Restate every line below word for word, but drop each picture.

BEGIN Provided material

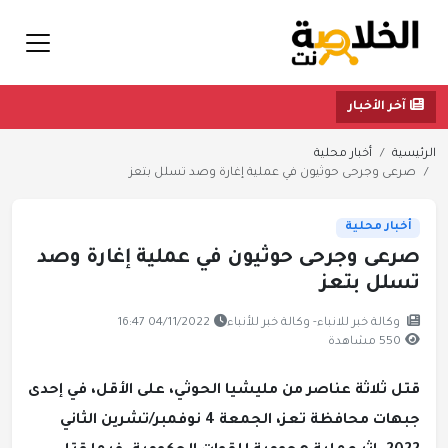
آخر الأخبار
الرئيسية
أخبار محلية
صرعى وجرحى حوثيون في عملية إغارة وصد تسلل بتعز
أخبار محلية
صرعى وجرحى حوثيون في عملية إغارة وصد
تسلل بتعز
وكالة خبر للانباء- وكالة خبر للأنباء
04/11/2022 16:47
550 مشاهدة
قتل ثلاثة عناصر من مليشيا الحوثي، على الأقل، في إحدى
جبهات محافظة تعز، الجمعة 4 نوفمبر/تشرين الثاني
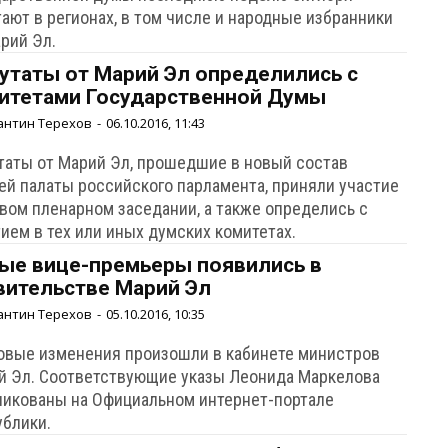
ают в регионах, в том числе и народные избранники
рий Эл.
утаты от Марий Эл определились с
итетами Государственной Думы
антин Терехов
-
06.10.2016, 11:43
таты от Марий Эл, прошедшие в новый состав
ей палаты российского парламента, приняли участие
рвом пленарном заседании, а также определись с
ием в тех или иных думских комитетах.
ые вице-премьеры появились в
вительстве Марий Эл
антин Терехов
-
05.10.2016, 10:35
овые изменения произошли в кабинете министров
й Эл. Соответствующие указы Леонида Маркелова
ликованы на Официальном интернет-портале
ублики.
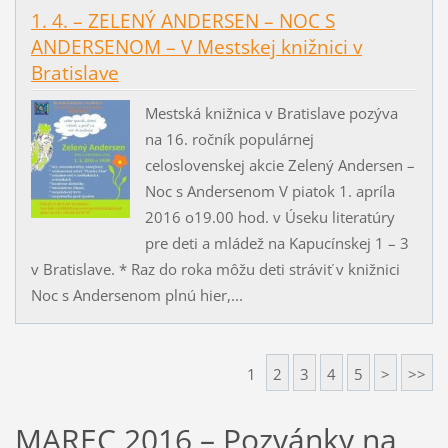
1. 4. – ZELENÝ ANDERSEN – NOC S
ANDERSENOM – V Mestskej knižnici v
Bratislave
Mestská knižnica v Bratislave pozýva
na 16. ročník populárnej
celoslovenskej akcie Zelený Andersen –
Noc s Andersenom V piatok 1. apríla
2016 o19.00 hod. v Úseku literatúry
pre deti a mládež na Kapucínskej 1 – 3
v Bratislave. * Raz do roka môžu deti stráviť v knižnici
Noc s Andersenom plnú hier,...
1
2
3
4
5
>
>>
MAREC 2016 – Pozvánky na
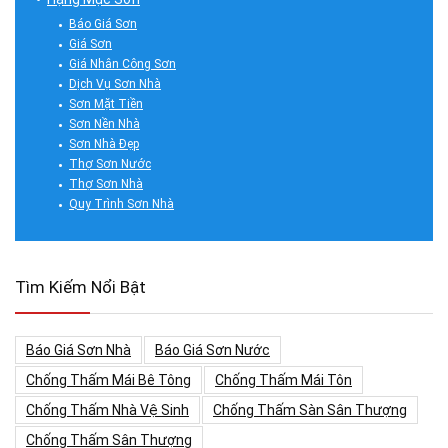
Báo Giá Sơn
Giá Sơn
Giá Nhân Công Sơn
Dịch Vụ Sơn Nhà
Sơn Mặt Tiền
Sơn Nền Nhà
Sơn Nhà Đẹp
Thợ Sơn Nước
Thợ Sơn Nhà
Quy Trình Sơn Nhà
Tìm Kiếm Nổi Bật
Báo Giá Sơn Nhà
Báo Giá Sơn Nước
Chống Thấm Mái Bê Tông
Chống Thấm Mái Tôn
Chống Thấm Nhà Vệ Sinh
Chống Thấm Sàn Sân Thượng
Chống Thấm Sân Thượng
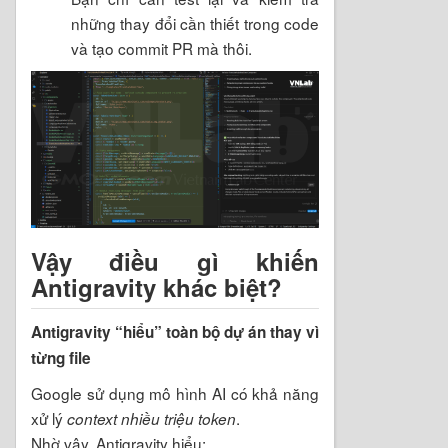
những thay đổi cần thiết trong code
và tạo commit PR mà thôi.
Vậy điều gì khiến
Antigravity khác biệt?
Antigravity “hiểu” toàn bộ dự án thay vì
từng file
Google sử dụng mô hình AI có khả năng
xử lý
.
context nhiều triệu token
Nhờ vậy, Antigravity hiểu:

END Provided material

Answer:
آخر الأخبار
الرئيسية
أخبار محلية
صرعى وجرحى حوثيون في عملية إغارة وصد تسلل بتعز
أخبار محلية
صرعى وجرحى حوثيون في عملية إغارة وصد
تسلل بتعز
وكالة خبر للانباء- وكالة خبر للأنباء
04/11/2022 16:47
550 مشاهدة
قتل ثلاثة عناصر من مليشيا الحوثي، على الأقل، في إحدى
جبهات محافظة تعز، الجمعة 4 نوفمبر/تشرين الثاني
ают в регионах, в том числе и народные избранники
рий Эл.
утаты от Марий Эл определились с
итетами Государственной Думы
антин Терехов
-
06.10.2016, 11:43
таты от Марий Эл, прошедшие в новый состав
ей палаты российского парламента, приняли участие
рвом пленарном заседании, а также определись с
ием в тех или иных думских комитетах.
ые вице-премьеры появились в
вительстве Марий Эл
антин Терехов
-
05.10.2016, 10:35
овые изменения произошли в кабинете министров
й Эл. Соответствующие указы Леонида Маркелова
ликованы на Официальном интернет-портале
ублики.
1. 4. – ZELENÝ ANDERSEN – NOC S
ANDERSENOM – V Mestskej knižnici v
Bratislave
Mestská knižnica v Bratislave pozýva
na 16. ročník populárnej
celoslovenskej akcie Zelený Andersen –
Noc s Andersenom V piatok 1. apríla
2016 o19.00 hod. v Úseku literatúry
pre deti a mládež na Kapucínskej 1 – 3
v Bratislave. * Raz do roka môžu deti stráviť v knižnici
Noc s Andersenom plnú hier,...
1
2
3
4
5
>
>>
MAREC 2016 – Pozvánky na
Báo Giá Sơn
Giá Sơn
Giá Nhân Công Sơn
Dịch Vụ Sơn Nhà
Sơn Mặt Tiền
Sơn Nền Nhà
Sơn Nhà Đẹp
Thợ Sơn Nước
Thợ Sơn Nhà
Quy Trình Sơn Nhà
Tìm Kiếm Nổi Bật
Báo Giá Sơn Nhà
Báo Giá Sơn Nước
Chống Thấm Mái Bê Tông
Chống Thấm Mái Tôn
Chống Thấm Nhà Vệ Sinh
Chống Thấm Sàn Sân Thượng
Chống Thấm Sân Thượng
những thay đổi cần thiết trong code
và tạo commit PR mà thôi.
Vậy điều gì khiến
Antigravity khác biệt?
Antigravity “hiểu” toàn bộ dự án thay vì
từng file
Google sử dụng mô hình AI có khả năng
xử lý
.
context nhiều triệu token
Nhờ vậy, Antigravity hiểu:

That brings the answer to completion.